Back to blogging

September 3, 2006 by the girl

On hiatus

August 2, 2006 by the girl

Big changes in my life and I’m needing to take some time away from blogging. My apologies for the sudden dearth of postings and I hope to return soon.

Returning

July 4, 2006 by the girl

I realized the other day that I have been neglecting my writing lately, both online and offline. I have gone through these dry spells before and they don’t concern me, but I also know that writing is integral to my well-being. If I don’t start again soon, I will be quite miserable.

I just returned from camping during the long weekend. It was my first time and I enjoyed every minute of it. I felt different, more myself. I think it changed me. It made me look at life differently. It made me closer to the people I love.

Returning was an interesting culture shock. I felt distracted and disoriented — my prevailing state as of late.

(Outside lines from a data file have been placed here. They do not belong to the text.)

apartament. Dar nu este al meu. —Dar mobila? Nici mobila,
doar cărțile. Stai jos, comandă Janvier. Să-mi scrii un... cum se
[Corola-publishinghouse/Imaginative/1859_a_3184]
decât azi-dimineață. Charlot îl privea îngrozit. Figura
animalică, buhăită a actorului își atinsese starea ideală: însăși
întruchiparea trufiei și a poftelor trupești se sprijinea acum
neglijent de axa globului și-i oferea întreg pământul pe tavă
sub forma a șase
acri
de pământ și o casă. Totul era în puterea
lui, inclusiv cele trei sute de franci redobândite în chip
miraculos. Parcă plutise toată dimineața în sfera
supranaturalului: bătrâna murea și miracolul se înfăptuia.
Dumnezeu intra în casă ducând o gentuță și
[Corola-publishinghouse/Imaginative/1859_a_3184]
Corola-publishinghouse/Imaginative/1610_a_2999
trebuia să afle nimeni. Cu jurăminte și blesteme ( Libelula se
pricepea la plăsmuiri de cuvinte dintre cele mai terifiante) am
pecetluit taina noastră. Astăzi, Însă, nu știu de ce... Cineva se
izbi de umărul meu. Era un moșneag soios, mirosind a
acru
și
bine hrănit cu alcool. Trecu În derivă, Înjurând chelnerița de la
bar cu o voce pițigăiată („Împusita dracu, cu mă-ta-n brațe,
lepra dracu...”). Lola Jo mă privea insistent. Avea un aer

These words are my first since returning, and hopefully there will be more.

Ready to move

June 22, 2006 by the girl

The closets are cleared, drawers emptied, bags filled and boxes packed. In the past two weeks, most of my time and energy have been devoted to the move, which happens this weekend. Some days I can’t get enough of cleaning and organizing, others I absolutely have no energy to do anything. Some days I am excited and optimistic, others nervous and uncertain whether I will be okay.

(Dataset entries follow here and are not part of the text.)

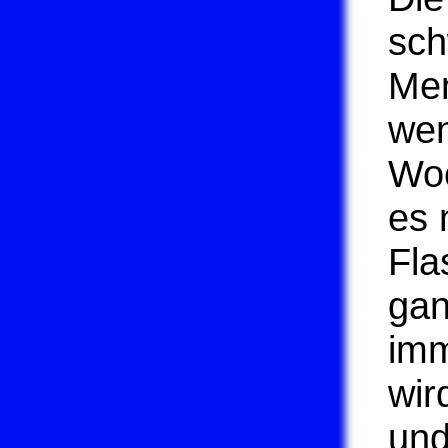
sch
Men
wen
Woc
es 
Fla
gan
imm
wir
und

The big mental theme of this experience has not been “leave” but “out”. I don’t see myself as leaving, technically, but rather just stepping out of the city I have lived in for the past eleven years and into a new one. Because Victoria is so close, it’s hard to imagine not returning regularly to visit family and friends. In some ways, it doesn’t feel like moving at all. In other ways, it feels very similar to when I first moved to Canada.

Moving has thrown my life sideways for a little while. Having one foot here and another over there is quite a balancing act. What shall I take with me, and what shall I leave behind? Will I need this there? Then I make a mental picture of my apartment and decorate it in my head. I wonder if this lamp will go well there? I wonder if my heart will find a home there?

Despite the strangeness and uneasiness of being “not quite here, not quite there”, I have never been more ready. I had been feeling this distressing urge to have a new experience outside of Vancouver, and my call was answered. See you in a few days!

Weekend of firsts

June 20, 2006 by the girl

I had an extraordinarily successful weekend. It was a weekend of many firsts. I fell in love with Victoria and I’m looking forward to living there. I looked at five potential apartments and had no question in my mind which one I wanted. The family who owns the place is incredibly nice, friendly and helpful. I was overwhelmed by their kindness and hospitality. If there was one thing that stood out for me on this trip, it was that there are many kind people in the world, and when you find them, you become that much more hopeful about life.

It was all so exhilirating — a great city, my first job after graduation, my own place, a promising job and a warm community. I’m so glad to have found my place, and so grateful for the opportunity to call it home.